---------- Material supplied ----------

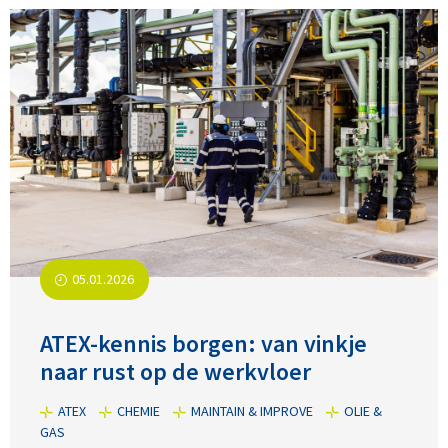
05.01.2026
ATEX-kennis borgen: van vinkje
naar rust op de werkvloer
ATEX
CHEMIE
MAINTAIN & IMPROVE
OLIE &
GAS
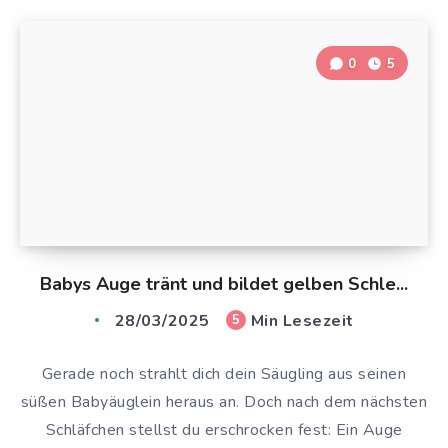
0
5
Babys Auge tränt und bildet gelben Schle...
28/03/2025
Min Lesezeit
5
Gerade noch strahlt dich dein Säugling aus seinen
süßen Babyäuglein heraus an. Doch nach dem nächsten
Schläfchen stellst du erschrocken fest: Ein Auge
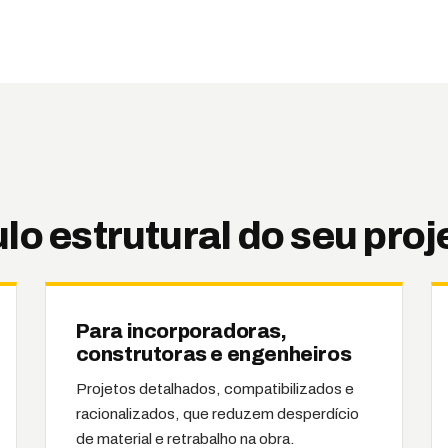
lo estrutural do seu proj
Para incorporadoras,
construtoras e engenheiros
Projetos detalhados, compatibilizados e
racionalizados, que reduzem desperdício
de material e retrabalho na obra.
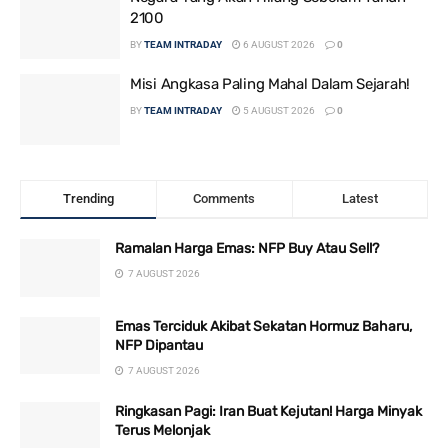
2100
BY
TEAM INTRADAY
6 AUGUST 2026
0
Misi Angkasa Paling Mahal Dalam Sejarah!
BY
TEAM INTRADAY
5 AUGUST 2026
0
Trending
Comments
Latest
Ramalan Harga Emas: NFP Buy Atau Sell?
7 AUGUST 2026
Emas Terciduk Akibat Sekatan Hormuz Baharu,
NFP Dipantau
7 AUGUST 2026
Ringkasan Pagi: Iran Buat Kejutan! Harga Minyak
Terus Melonjak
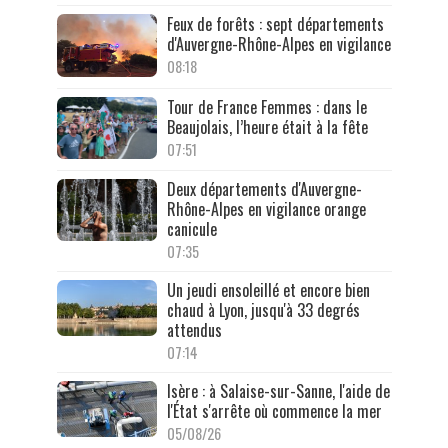
Feux de forêts : sept départements
d'Auvergne-Rhône-Alpes en vigilance
08:18
Tour de France Femmes : dans le
Beaujolais, l’heure était à la fête
07:51
Deux départements d'Auvergne-
Rhône-Alpes en vigilance orange
canicule
07:35
Un jeudi ensoleillé et encore bien
chaud à Lyon, jusqu'à 33 degrés
attendus
07:14
Isère : à Salaise-sur-Sanne, l'aide de
l'État s'arrête où commence la mer
05/08/26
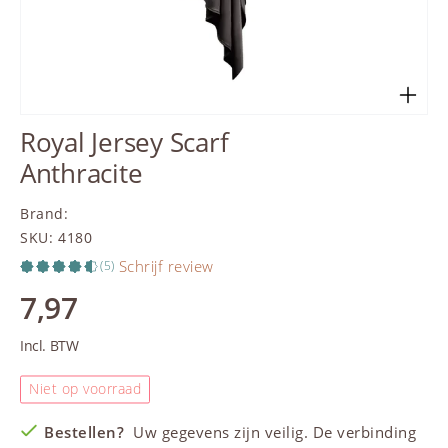
Royal Jersey Scarf
Anthracite
Brand
:
SKU
:
4180
Schrijf review
(5)
7,97
Incl. BTW
Niet op voorraad
Bestellen?
Uw gegevens zijn veilig. De verbinding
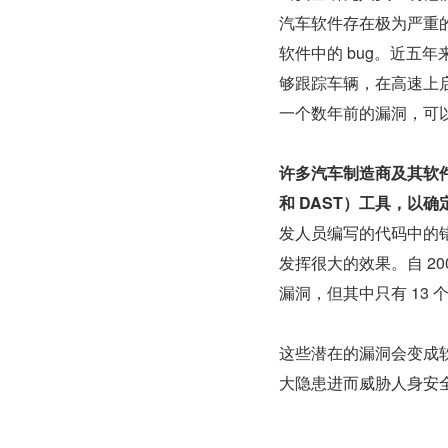
汽车软件存在极为严重的
软件中的 bug。近五
够跟踪车辆，在高速上启
一个数年前的漏洞，可
许多汽车制造商及其软件
和 DAST）工具，以
发人员编写的代码中的
发挥很大的效果。自 20
漏洞，但其中只有 13 个
这些潜在的漏洞会变成
大隐患进而威胁人身安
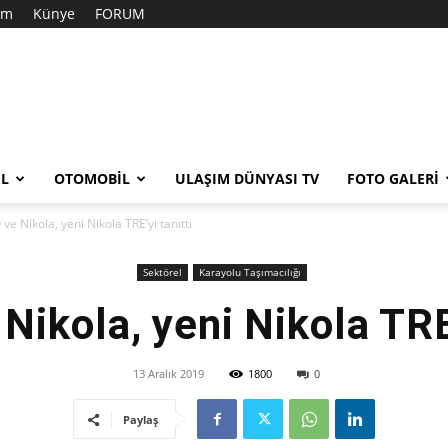
şim
Künye
FORUM
EL
OTOMOBIL
ULAŞIM DÜNYASI TV
FOTO GALERI
ve Nikola, yeni Nikola TRE’yi tanıttı
Sektörel
Karayolu Taşımacılığı
Nikola, yeni Nikola TRE’
13 Aralık 2019
1800
0
Paylaş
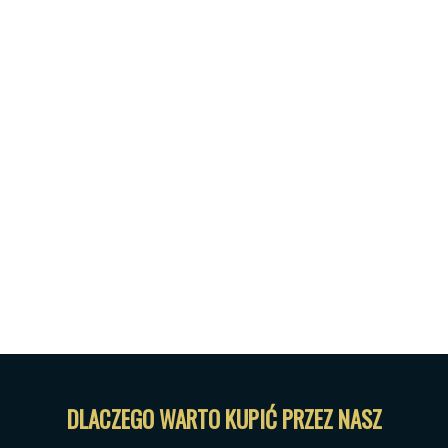
DLACZEGO WARTO KUPIĆ PRZEZ NASZ PORT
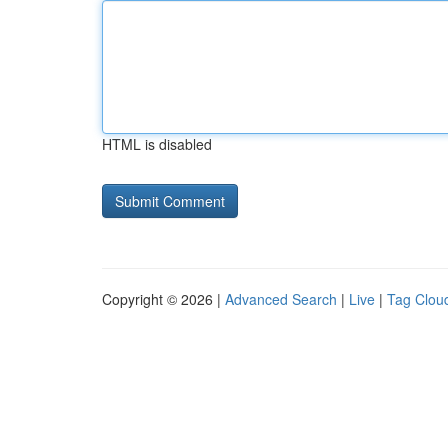
HTML is disabled
Copyright © 2026 |
Advanced Search
|
Live
|
Tag Clou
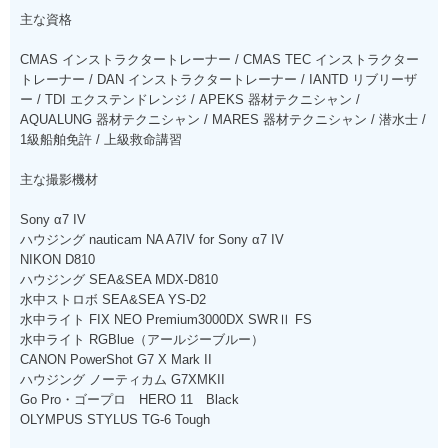
主な資格
CMAS インストラクタートレーナー / CMAS TEC インストラクター
トレーナー / DAN インストラクタートレーナー / IANTD リブリーザ
ー / TDI エクステンドレンジ / APEKS 器材テクニシャン /
AQUALUNG 器材テクニシャン / MARES 器材テクニシャン / 潜水士 /
1級船舶免許 / 上級救命講習
主な撮影機材
Sony α7 IV
ハウジング nauticam NA A7IV for Sony α7 IV
NIKON D810
ハウジング SEA&SEA MDX-D810
水中ストロボ SEA&SEA YS-D2
水中ライト FIX NEO Premium3000DX SWRⅡ FS
水中ライト RGBlue（アールジーブルー）
CANON PowerShot G7 X Mark II
ハウジング ノーティカム G7XMKII
Go Pro・ゴープロ HERO 11 Black
OLYMPUS STYLUS TG-6 Tough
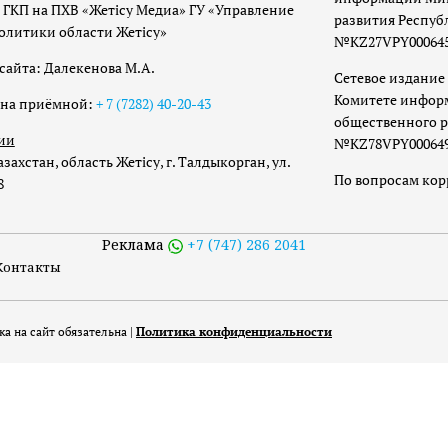
 ГКП на ПХВ «Жетісу Медиа» ГУ «Управление
развития Респуб
олитики области Жетісу»
№KZ27VPY00064533
сайта: Далекенова М.А.
Сетевое издание 
Комитете инфор
она приёмной:
+ 7 (7282) 40-20-43
общественного р
ии
№KZ78VPY00064973
захстан, область Жетісу, г. Талдыкорган, ул.
По вопросам ко
8
Реклама
+7 (747) 286 2041
Контакты
а на сайт обязательна |
Политика конфиденциальности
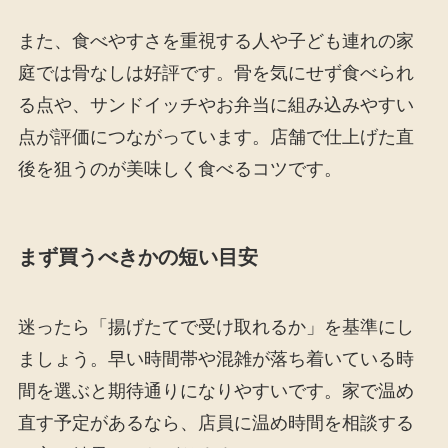
また、食べやすさを重視する人や子ども連れの家
庭では骨なしは好評です。骨を気にせず食べられ
る点や、サンドイッチやお弁当に組み込みやすい
点が評価につながっています。店舗で仕上げた直
後を狙うのが美味しく食べるコツです。
まず買うべきかの短い目安
迷ったら「揚げたてで受け取れるか」を基準にし
ましょう。早い時間帯や混雑が落ち着いている時
間を選ぶと期待通りになりやすいです。家で温め
直す予定があるなら、店員に温め時間を相談する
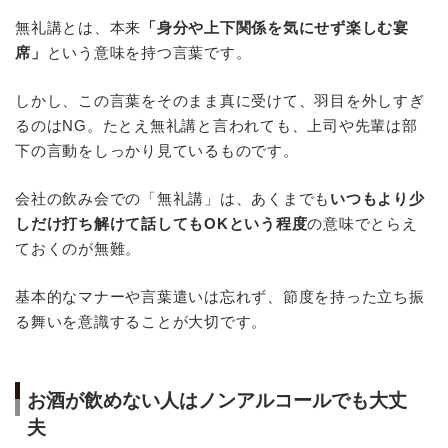
無礼講とは、本来
「身分や上下関係を気にせず楽しむ宴
席」
という意味を持つ言葉です。
しかし、この言葉をそのまま真に受けて、羽目を外しすぎ
るのはNG。たとえ無礼講と言われても、上司や先輩は部
下の言動をしっかり見ているものです。
会社の飲み会での「無礼講」は、あくまでも
いつもより少
しだけ打ち解けて話してもOKという程度
の意味でとらえ
ておくのが無難。
基本的なマナーや言葉遣いは忘れず、節度を持った立ち振
る舞いを意識することが大切です。
お酒が飲めない人はノンアルコールでも大丈
夫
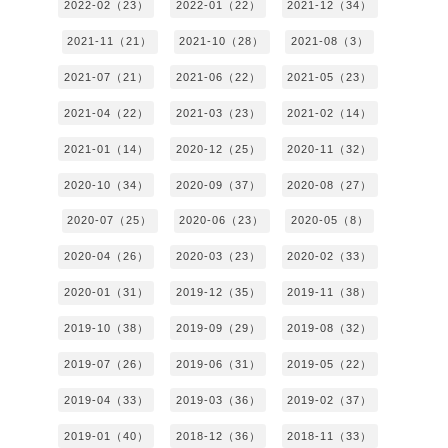
2022-02（23）
2022-01（22）
2021-12（34）
2021-11（21）
2021-10（28）
2021-08（3）
2021-07（21）
2021-06（22）
2021-05（23）
2021-04（22）
2021-03（23）
2021-02（14）
2021-01（14）
2020-12（25）
2020-11（32）
2020-10（34）
2020-09（37）
2020-08（27）
2020-07（25）
2020-06（23）
2020-05（8）
2020-04（26）
2020-03（23）
2020-02（33）
2020-01（31）
2019-12（35）
2019-11（38）
2019-10（38）
2019-09（29）
2019-08（32）
2019-07（26）
2019-06（31）
2019-05（22）
2019-04（33）
2019-03（36）
2019-02（37）
2019-01（40）
2018-12（36）
2018-11（33）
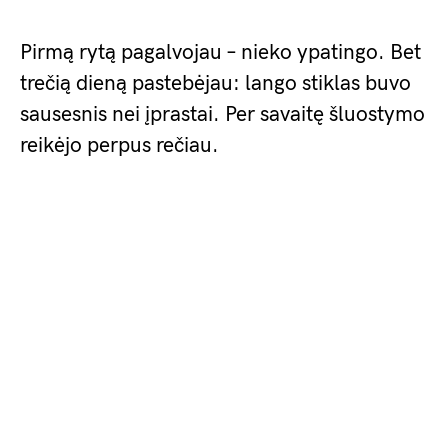
Pirmą rytą pagalvojau – nieko ypatingo. Bet
trečią dieną pastebėjau: lango stiklas buvo
sausesnis nei įprastai. Per savaitę šluostymo
reikėjo perpus rečiau.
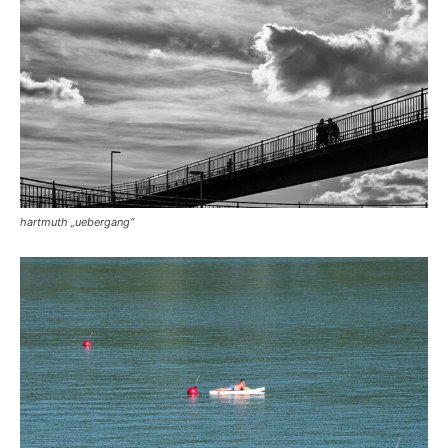
hartmuth „uebergang“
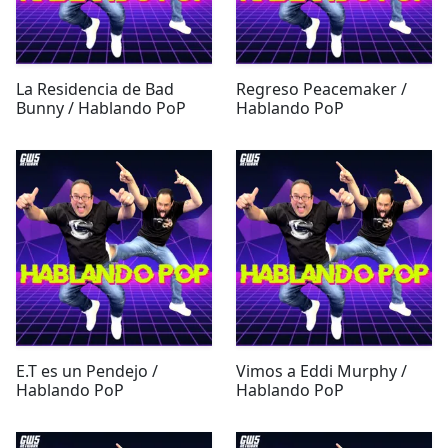
La Residencia de Bad
Regreso Peacemaker /
Bunny / Hablando PoP
Hablando PoP
E.T es un Pendejo /
Vimos a Eddi Murphy /
Hablando PoP
Hablando PoP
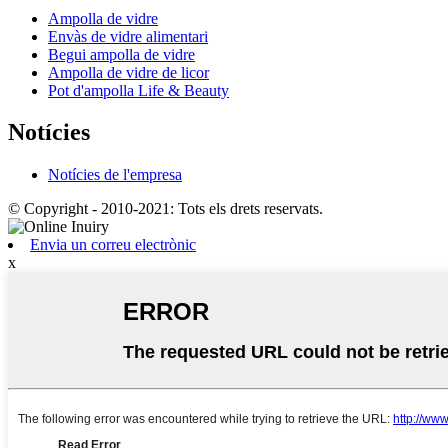
Ampolla de vidre
Envàs de vidre alimentari
Begui ampolla de vidre
Ampolla de vidre de licor
Pot d'ampolla Life & Beauty
Notícies
Notícies de l'empresa
© Copyright - 2010-2021: Tots els drets reservats.
Envia un correu electrònic
x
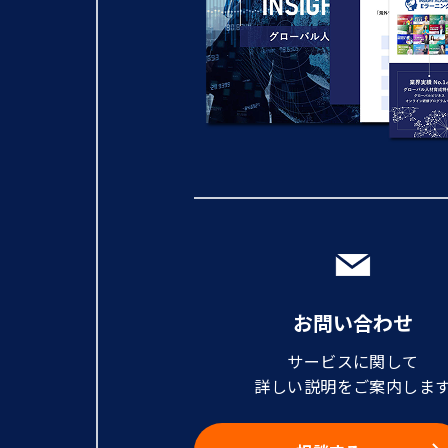
お問い合わせ
サービスに関して
詳しい説明をご案内しま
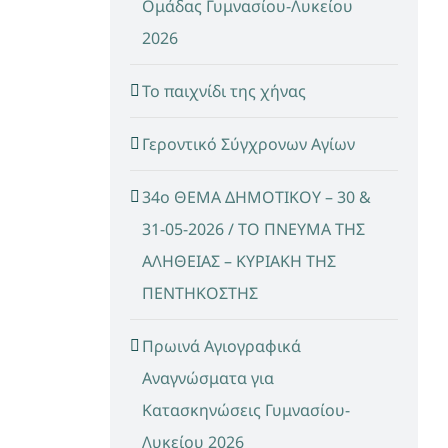
Ομάδας Γυμνασίου-Λυκείου
2026
Το παιχνίδι της χήνας
Γεροντικό Σύγχρονων Αγίων
34ο ΘΕΜΑ ΔΗΜΟΤΙΚΟΥ – 30 &
31-05-2026 / ΤΟ ΠΝΕΥΜΑ ΤΗΣ
ΑΛΗΘΕΙΑΣ – ΚΥΡΙΑΚΗ ΤΗΣ
ΠΕΝΤΗΚΟΣΤΗΣ
Πρωινά Αγιογραφικά
Αναγνώσματα για
Κατασκηνώσεις Γυμνασίου-
Λυκείου 2026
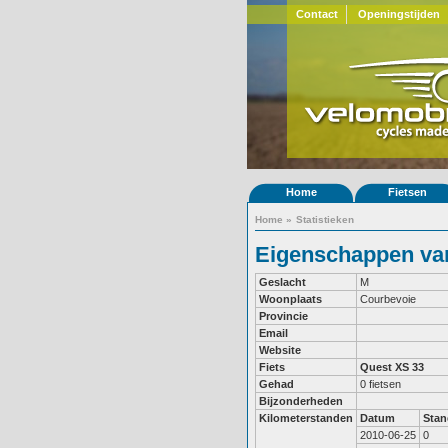
Contact
Openingstijden
Home
Fietsen
Home
»
Statistieken
Eigenschappen van
Geslacht
M
Woonplaats
Courbevoie
Provincie
Email
Website
Fiets
Quest XS 33
Gehad
0 fietsen
Bijzonderheden
Kilometerstanden
Datum
Stan
2010-06-25
0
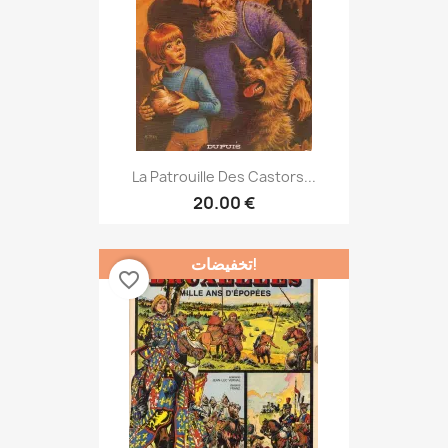
La Patrouille Des Castors...
20.00 €
تخفيضات!
favorite_border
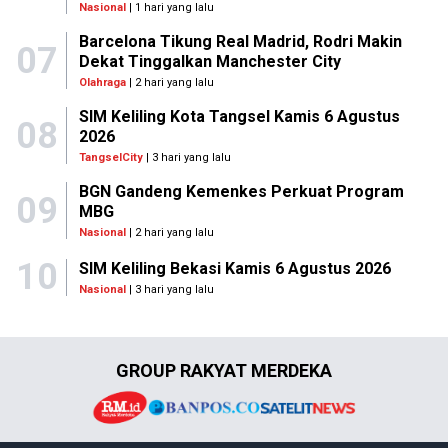
Nasional
| 1 hari yang lalu
Barcelona Tikung Real Madrid, Rodri Makin
07
Dekat Tinggalkan Manchester City
Olahraga
| 2 hari yang lalu
SIM Keliling Kota Tangsel Kamis 6 Agustus
08
2026
TangselCity
| 3 hari yang lalu
BGN Gandeng Kemenkes Perkuat Program
09
MBG
Nasional
| 2 hari yang lalu
10
SIM Keliling Bekasi Kamis 6 Agustus 2026
Nasional
| 3 hari yang lalu
GROUP RAKYAT MERDEKA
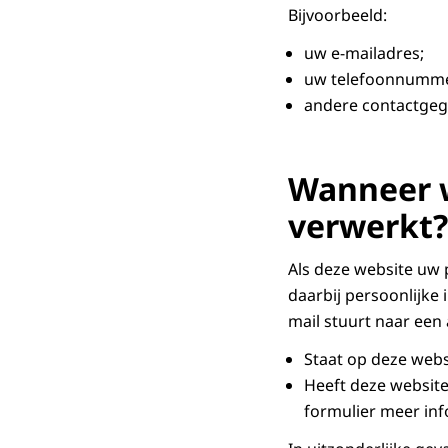
Bijvoorbeeld:
uw e-mailadres;
uw telefoonnumm
andere contactgeg
Wanneer 
verwerkt?
Als deze website uw 
daarbij persoonlijke 
mail stuurt naar een
Staat op deze web
Heeft deze website
formulier meer in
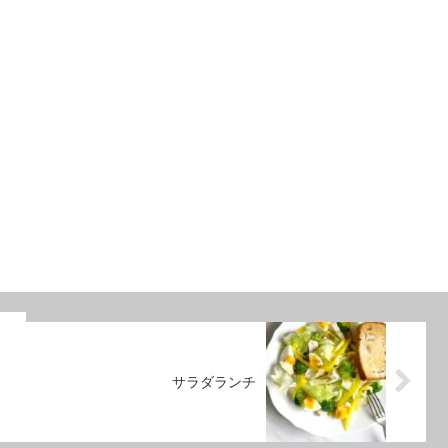
サラダランチ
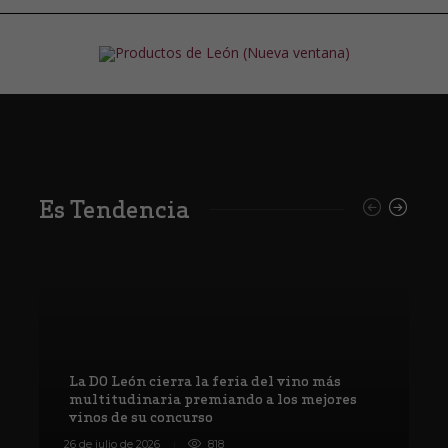
Es Tendencia
La DO León cierra la feria del vino más
multitudinaria premiando a los mejores
vinos de su concurso
V
26 de julio de 2026
818
8 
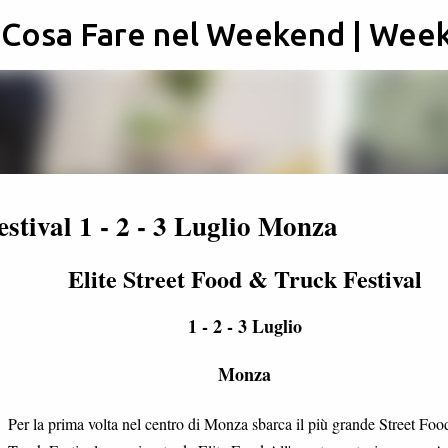
: Cosa Fare nel Weekend | Wee
Passa ai contenuti principali
stival 1 - 2 - 3 Luglio Monza
Elite Street Food & Truck Festival
1 - 2 - 3 Luglio
Monza
Per la prima volta nel centro di Monza sbarca il più grande Street Fo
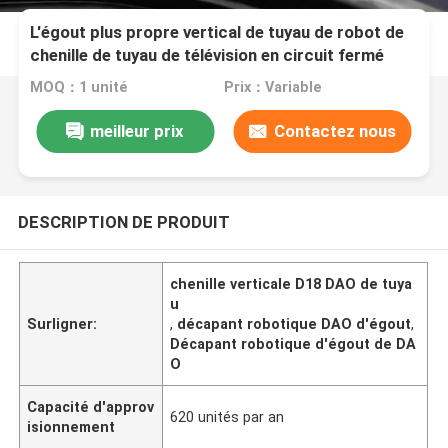
L'égout plus propre vertical de tuyau de robot de
chenille de tuyau de télévision en circuit fermé
cinq mètres câblent D18
MOQ：1 unité
Prix：Variable
meilleur prix
Contactez nous
DESCRIPTION DE PRODUIT
chenille verticale D18 DAO de tuya
u
Surligner:
,
décapant robotique DAO d'égout
,
Décapant robotique d'égout de DA
O
Capacité d'approv
620 unités par an
isionnement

----------

§ **Directions for this task**:
Working from the entries above, return all lines that contain "器材テクニシャン".

§ **Written response**:
ー / TDI エクステンドレンジ / APEKS 器材テクニシャン /
AQUALUNG 器材テクニシャン / MARES 器材テクニシャン / 潜水士 /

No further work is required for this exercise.